The colony of the Greek orthodox in Venice
was the oldest and most important centre of the
Greeks abroad.
It maintained close social, economic and cultural bonds with
many regions of the East that were inhabited by the Greeks.
In this way the colony of Venice influenced the cultural
development of the Greek nation in the course of the centuries
that followed the fall of Constantinople.
In the days of Vissarion, Venice was "vera-mente un'altra Bisanzio"
while K. Paparrigopoulos claims that the Greek colony of Venice
preserved the Greek tradition in the optimum way
in a difficult period for the Greek nation and describes the colony as
"la culla della Grecia moderna".
During the 19th century, the Brotherhood made efforts
to survive and to protect its autonomy from the
Austrian occupation of the Region Veneto.
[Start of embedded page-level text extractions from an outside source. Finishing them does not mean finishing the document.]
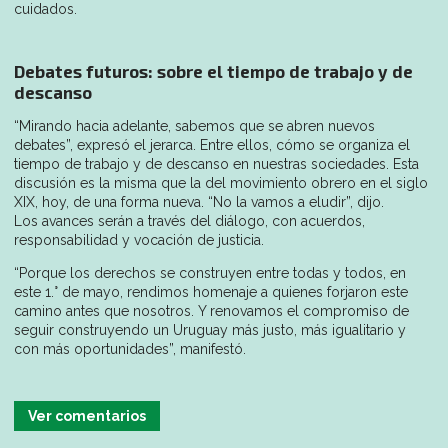
cuidados.
Debates futuros: sobre el tiempo de trabajo y de
descanso
“Mirando hacia adelante, sabemos que se abren nuevos
debates”, expresó el jerarca. Entre ellos, cómo se organiza el
tiempo de trabajo y de descanso en nuestras sociedades. Esta
discusión es la misma que la del movimiento obrero en el siglo
XIX, hoy, de una forma nueva. “No la vamos a eludir”, dijo.
Los avances serán a través del diálogo, con acuerdos,
responsabilidad y vocación de justicia.
“Porque los derechos se construyen entre todas y todos, en
este 1.° de mayo, rendimos homenaje a quienes forjaron este
camino antes que nosotros. Y renovamos el compromiso de
seguir construyendo un Uruguay más justo, más igualitario y
con más oportunidades”, manifestó.
Ver comentarios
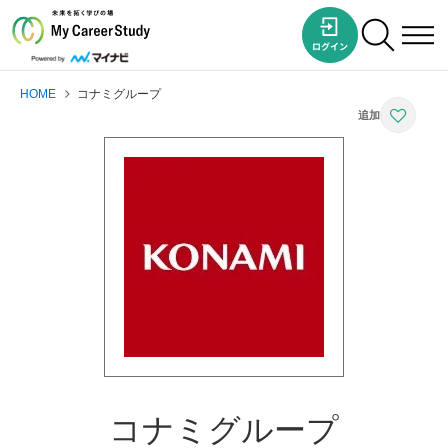
HOME
コナミグループ
コナミグループ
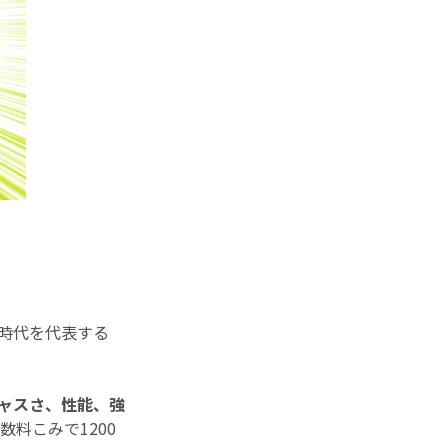
 時代を代表する
ャスさ、性能、強
数料こみで1200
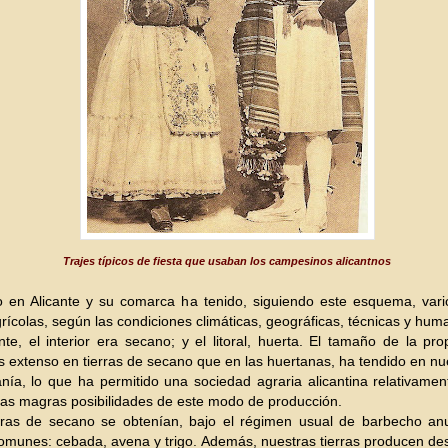
Trajes típicos de fiesta que usaban los campesinos alicantnos
rio en Alicante y su comarca ha tenido, siguiendo este esquema, va
grícolas, según las condiciones climáticas, geográficas, técnicas y hum
e, el interior era secano; y el litoral, huer
ta. El tamaño de la pro
 extenso en tierras de secano q
ue en las huertanas, ha tendido en nu
nía, lo que ha permitido una sociedad agraria alicantina relativame
las magras posibilidades de este modo de producción.
rras de secano se obtenían, bajo el régimen usual de barbecho anua
comunes: cebada, avena y
trigo. Además, nuestras tierras producen d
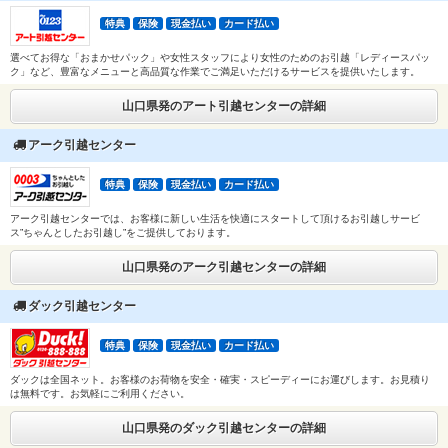
特典
保険
現金払い
カード払い
選べてお得な「おまかせパック」や女性スタッフにより女性のためのお引越「レディースパッ
ク」など、豊富なメニューと高品質な作業でご満足いただけるサービスを提供いたします。
山口県発のアート引越センターの詳細
アーク引越センター
特典
保険
現金払い
カード払い
アーク引越センターでは、お客様に新しい生活を快適にスタートして頂けるお引越しサービ
ス”ちゃんとしたお引越し”をご提供しております。
山口県発のアーク引越センターの詳細
ダック引越センター
特典
保険
現金払い
カード払い
ダックは全国ネット。お客様のお荷物を安全・確実・スピーディーにお運びします。お見積り
は無料です。お気軽にご利用ください。
山口県発のダック引越センターの詳細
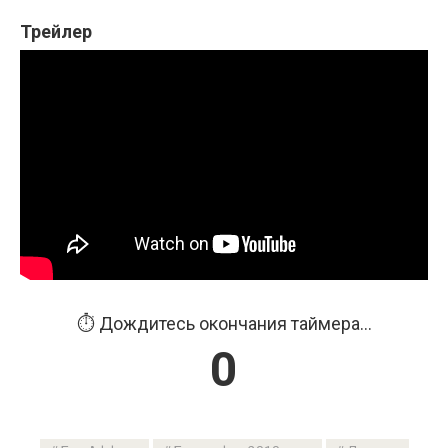
Трейлер
⏱️ Дождитесь окончания таймера...
0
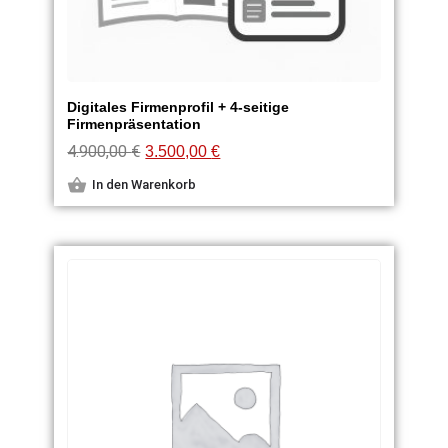
Digitales Firmenprofil + 4-seitige
Firmenpräsentation
4.900,00
€
3.500,00
€
In den Warenkorb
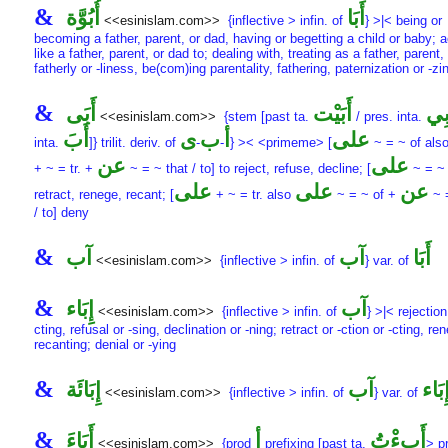
&
أَبَا
أُبُوَّة
<<esinislam.com>>
{inflective > infin. of
} >|< being or
becoming a father, parent, or dad, having or begetting a child or baby; a
like a father, parent, or dad to; dealing with, treating as a father, parent,
fatherly or -liness, be(com)ing parentality, fathering, paternization or -zi
&
بِي
أَبَيْت
أَبَى
<<esinislam.com>>
{stem [past ta.
/ pres. inta.
على
أ
ب
ى
أَبَ
inta.
]} trilit. deriv. of
-
-
} >< <primeme> [
~ = ~ of als
على
عن
+ ~ = tr. +
~ = ~ that / to] to reject, refuse, decline; [
~ = ~ 
عن
على
على
retract, renege, recant; [
+ ~ = tr. also
~ = ~ of +
~ =
/ to] deny
&
أَبَا
آب
آب
<<esinislam.com>>
{inflective > infin. of
} var. of
&
آب
إِبَاء
<<esinislam.com>>
{inflective > infin. of
} >|< rejection
cting, refusal or -sing, declination or -ning; retract or -ction or -cting, re
recanting; denial or -ying
&
ِبَاء
آب
إِبَائَة
<<esinislam.com>>
{inflective > infin. of
} var. of
&
أَبِءْتُ
أ
أَبَاءَ
<<esinislam.com>>
{prod
prefixing [past ta.
> p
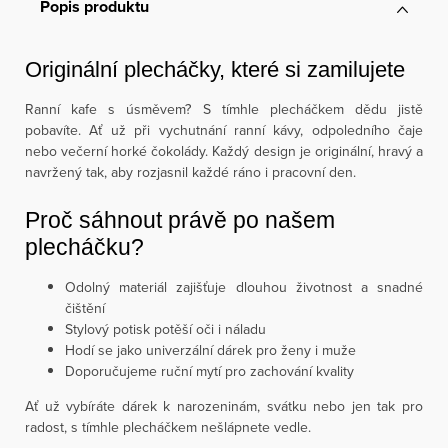
Popis produktu
Originální plecháčky, které si zamilujete
Ranní kafe s úsměvem? S tímhle plecháčkem dědu jistě
pobavíte. Ať už při vychutnání ranní kávy, odpoledního čaje
nebo večerní horké čokolády. Každý design je originální, hravý a
navržený tak, aby rozjasnil každé ráno i pracovní den.
Proč sáhnout právě po našem
plecháčku?
Odolný materiál zajišťuje dlouhou životnost a snadné
čištění
Stylový potisk potěší oči i náladu
Hodí se jako univerzální dárek pro ženy i muže
Doporučujeme ruční mytí pro zachování kvality
Ať už vybíráte dárek k narozeninám, svátku nebo jen tak pro
radost, s tímhle plecháčkem nešlápnete vedle.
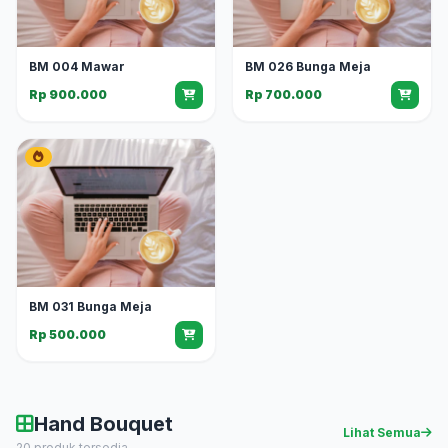
BM 004 Mawar
BM 026 Bunga Meja
Rp 900.000
Rp 700.000
BM 031 Bunga Meja
Rp 500.000
Hand Bouquet
Lihat Semua
20 produk tersedia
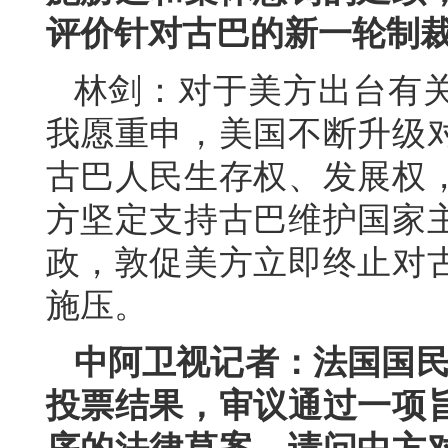
评价针对古巴的新一轮制
林剑：对于美方出台有
我愿重申，美国不断升级
古巴人民生存权、发展权
方坚定支持古巴维护国家
政，敦促美方立即终止对
施压。
中阿卫视记者：法国国民议
投票结果，审议通过一项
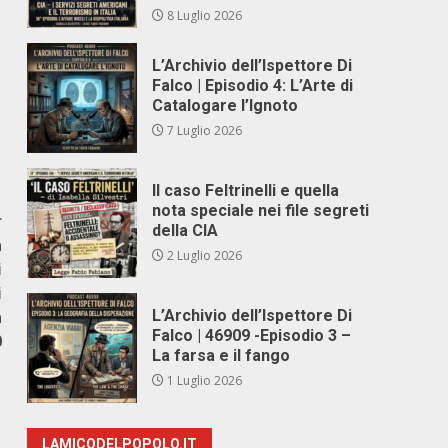
8 Luglio 2026
L’Archivio dell’Ispettore Di
Falco | Episodio 4: L’Arte di
Catalogare l’Ignoto
7 Luglio 2026
Il caso Feltrinelli e quella
nota speciale nei file segreti
r
della CIA
a
2 Luglio 2026
i
i
a
L’Archivio dell’Ispettore Di
Falco | 46909 -Episodio 3 –
0
La farsa e il fango
1 Luglio 2026
LAMICODELPOPOLO.IT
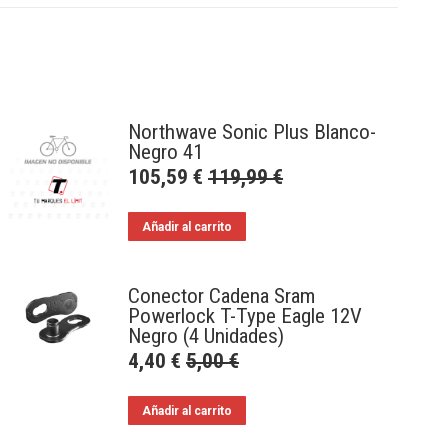
Northwave Sonic Plus Blanco-
Negro 41
105,59
€
119,99
€
Añadir al carrito
Conector Cadena Sram
Powerlock T-Type Eagle 12V
Negro (4 Unidades)
4,40
€
5,00
€
Añadir al carrito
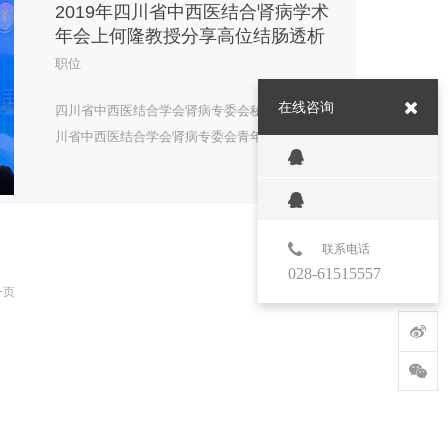
2019年四川省中西医结合肾病学术
年会上何隆教授分享高位结肠透析
职位
在线咨询
四川省中西医结合学会肾病专委会秘书长、四
川省中西医结合学会肾病专委会青年委员会主
任委员何隆教授，在2019年肾病学术年会上的
分享，从《黄帝内经》讲起，通腑降浊的机
理，再到结肠透析方法沿革，不同方式的比
较，分析高位结肠透机制，通腑降浊的优选方
联系电话
案，何隆教授深入浅出的讲解，追根溯源，为
028-61515557
一页
我们高位结肠透析指明了方向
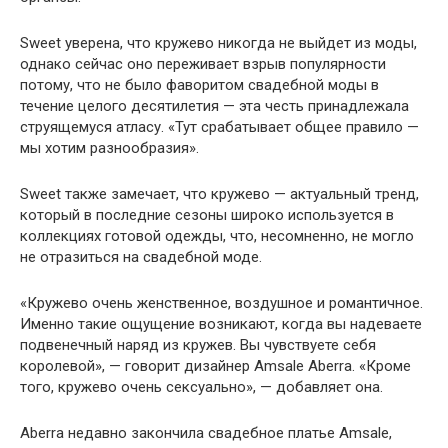
Sweet уверена, что кружево никогда не выйдет из моды,
однако сейчас оно переживает взрыв популярности
потому, что не было фаворитом свадебной моды в
течение целого десятилетия — эта честь принадлежала
струящемуся атласу. «Тут срабатывает общее правило —
мы хотим разнообразия».
Sweet также замечает, что кружево — актуальный тренд,
который в последние сезоны широко используется в
коллекциях готовой одежды, что, несомненно, не могло
не отразиться на свадебной моде.
«Кружево очень женственное, воздушное и романтичное.
Именно такие ощущение возникают, когда вы надеваете
подвенечный наряд из кружев. Вы чувствуете себя
королевой», — говорит дизайнер Amsale Aberra. «Кроме
того, кружево очень сексуально», — добавляет она.
Aberra недавно закончила свадебное платье Amsale,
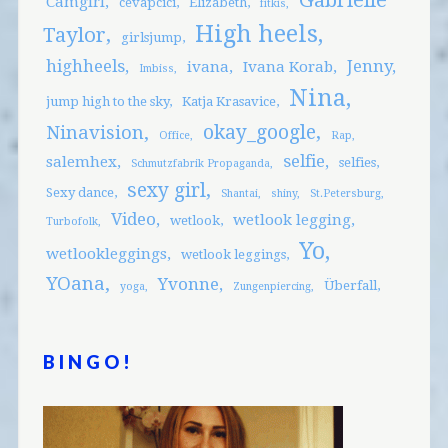
Gabrielle
Camgirl
cevapcici
Elizabeth
fitkis
High heels
Taylor
girlsjump
highheels
Jenny
ivana
Ivana Korab
Imbiss
Nina
jump high to the sky
Katja Krasavice
okay_google
Ninavision
Office
Rap
selfie
salemhex
selfies
Schmutzfabrik Propaganda
sexy girl
Sexy dance
Shantai
shiny
St.Petersburg
Video
wetlook legging
wetlook
Turbofolk
Yo
wetlookleggings
wetlook leggings
YOana
Yvonne
Überfall
yoga
Zungenpiercing
BINGO!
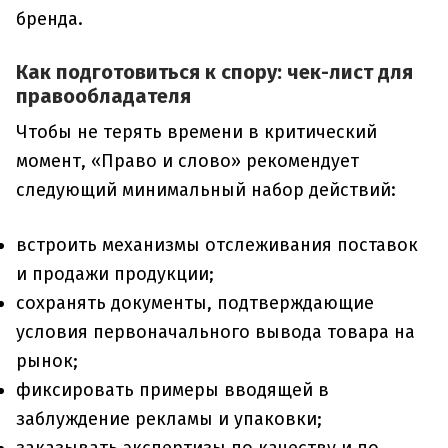
бренда.
Как подготовиться к спору: чек-лист для
правообладателя
Чтобы не терять времени в критический
момент, «Право и слово» рекомендует
следующий минимальный набор действий:
встроить механизмы отслеживания поставок
и продажи продукции;
сохранять документы, подтверждающие
условия первоначального вывода товара на
рынок;
фиксировать примеры вводящей в
заблуждение рекламы и упаковки;
заказывать экспертизы по качеству и по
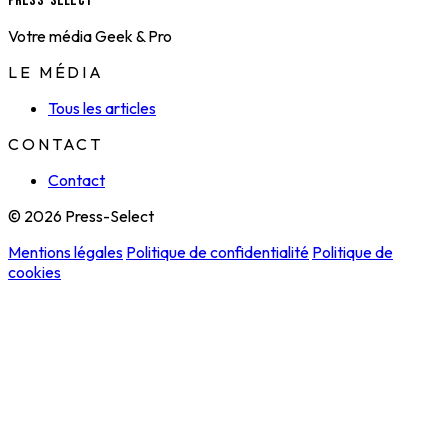
Press-Select
Votre média Geek & Pro
LE MÉDIA
Tous les articles
CONTACT
Contact
© 2026 Press-Select
Mentions légales
Politique de confidentialité
Politique de
cookies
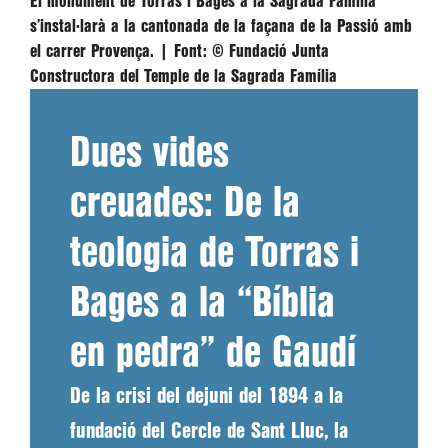
El monument de Torras i Bages a la Sagrada Família
s’instal·larà a la cantonada de la façana de la Passió amb
el carrer Provença. |
Font:
© Fundació Junta
Constructora del Temple de la Sagrada Família
Dues vides
creuades: De la
teologia de Torras i
Bages a la “Bíblia
en pedra” de Gaudí
De la crisi del dejuni del 1894 a la
fundació del Cercle de Sant Lluc, la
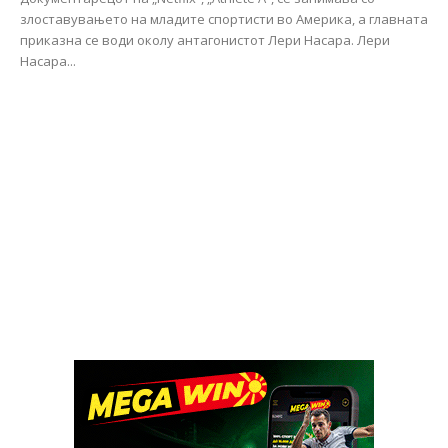
злоставувањето на младите спортисти во Америка, а главната
приказна се води околу антагонистот Лери Насара. Лери
Насара...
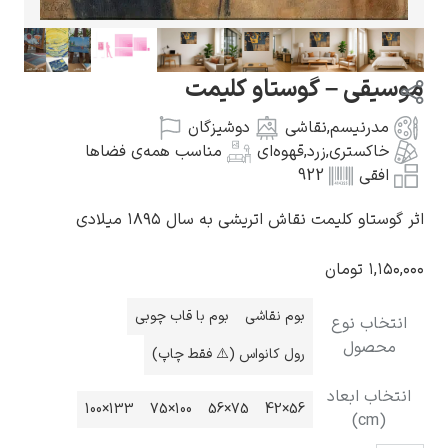
یقی – گوستاو کلیمت
مدرنیسم
,
نقاشی
دوشیزگان
گوستاو کلیمت
خاکستری
,
زرد
,
قهوه‌ای
مناسب همه‌ی فضاها
افقی
922
وستاو کلیمت نقاش اتریشی به سال ۱۸۹۵ میلادی
۱,۱۵
تومان
ادوارد مونک
بوم نقاشی
بوم با قاب چوبی
تخاب نوع
محصول
رول کانواس (⚠️ فقط چاپ)
تخاب ابعاد
133×100
100×75
75×56
56×42
(cm)
کامی پیسارو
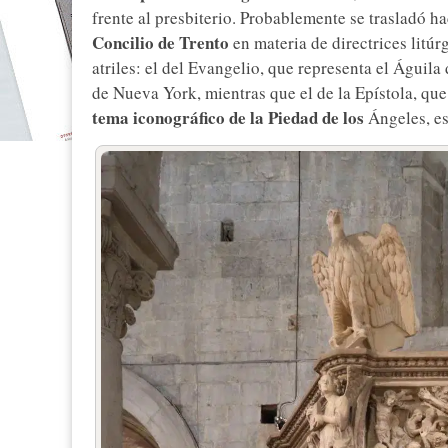
frente al presbiterio. Probablemente se trasladó h
Concilio de Trento
en materia de directrices litúrg
atriles: el del Evangelio, que representa el Águil
de Nueva York, mientras que el de la Epístola, que
tema iconográfico de la Piedad de los
Ángeles, es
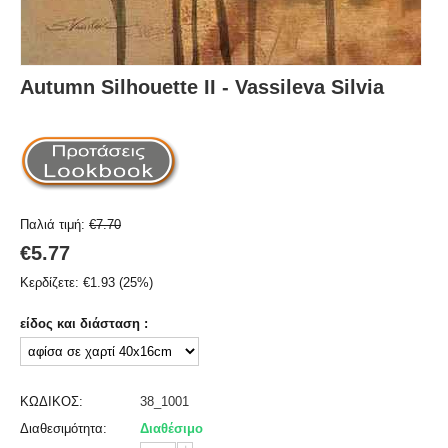
Autumn Silhouette II - Vassileva Silvia
Παλιά τιμή:
€
7.70
€
5.77
Κερδίζετε:
€
1.93
(
25
%)
είδος και διάσταση :
ΚΩΔΙΚΟΣ:
38_1001
Διαθεσιμότητα:
Διαθέσιμο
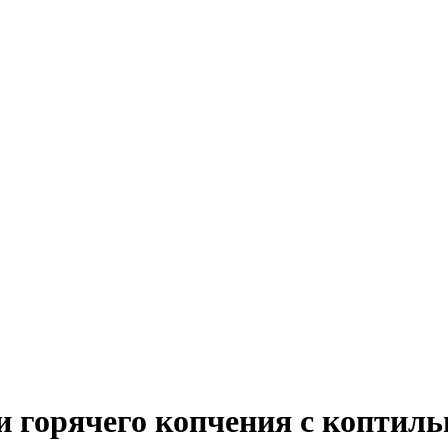
 горячего копчения с коптиль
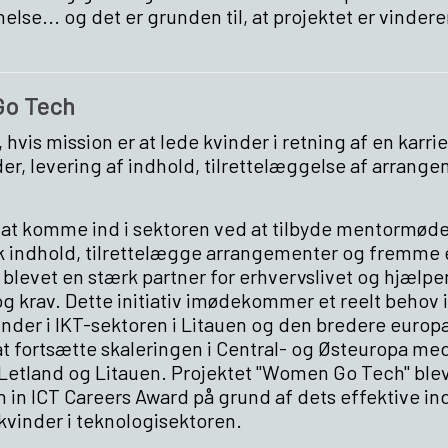
lse... og det er grunden til, at projektet er vindere
o Tech
vis mission er at lede kvinder i retning af en karri
, levering af indhold, tilrettelæggelse af arrang
t komme ind i sektoren ved at tilbyde mentormøde
isk indhold, tilrettelægge arrangementer og fremme 
r blevet en stærk partner for erhvervslivet og hjælpe
g krav. Dette initiativ imødekommer et reelt behov i
nder i IKT-sektoren i Litauen og den bredere europ
at fortsætte skaleringen i Central- og Østeuropa me
Letland og Litauen.
Projektet "Women Go Tech" ble
n ICT Careers Award på grund af dets effektive in
kvinder i teknologisektoren.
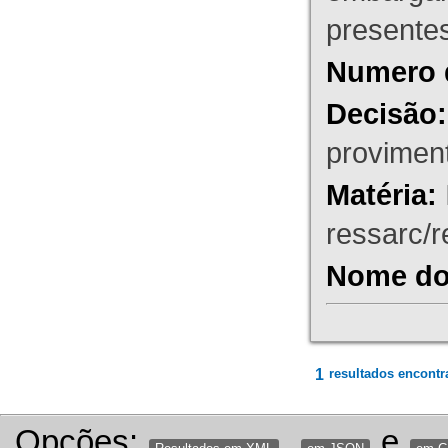
presente
Numero 
Decisão:
proviment
Matéria:
ressarc/re
Nome do 
1
resultados encontr
Opções:
,
e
The recently united Italian state refused to acknowledge the
Brotherhood as a national association and accepted it only as a
religious and charitable organization.
At that time scholars such as Bartolomaios Koutloumousianos,
Andreas Moustoxydis, Aimilios Typaldos, Anthimos Mazarakis and
Ioannis Veloudis as well as wealthy benefactors like
Konstantinos Bogdanos, Georgios Pickering, Georgios Motsenigos
and Ioannis Papadopoulos were members of the Brotherhood.
Thanks to their donations, the Saint Georgios church was repaired,
the Phlaghineios College, which operated until 1907
with a small number of students,
was reorganized on the basis of elementary education.
In addition, the Pickering legacy offered the possibility
of a new operation phase (1846-1900) of the Brotherhood hospital.
The Greek publishing houses were preserved (that of Theodosios
was preserved until 1824 whereas the publishing house of Glykys until 1854)
and new ones (Phoinikas, Saint Georgios) were founded and operated
until the end of the 19th century.
However, an internal discord in the Brotherhood
caused the intervention of the
Italian state in its affairs.
As a result its council was abolished in 1907
and replaced by an Italian authority.
During World War II, the Brotherhood numbered only 30 members
but conserved a considerable part of its property
as well as historic and artistic treasures.
A trilateral agreement between the Greek Brotherhood,
the Italian and the Greek state was made
in order to protect this heritage.
In 1948, the Italian government permitted the foundation
of the Institute of Byzantine and Post-Byzantine Studies
in Venice in exchange to the re-activation of the Italian
Archeological School and the Italian Institute in Athens.
The Brotherhood donated its movable and immovable property
- the material base of the Institute -
to the Greek state on the condition that it would undertake
its operational expenses as well as the expenses of the
maintenance of the Saint Georgios church.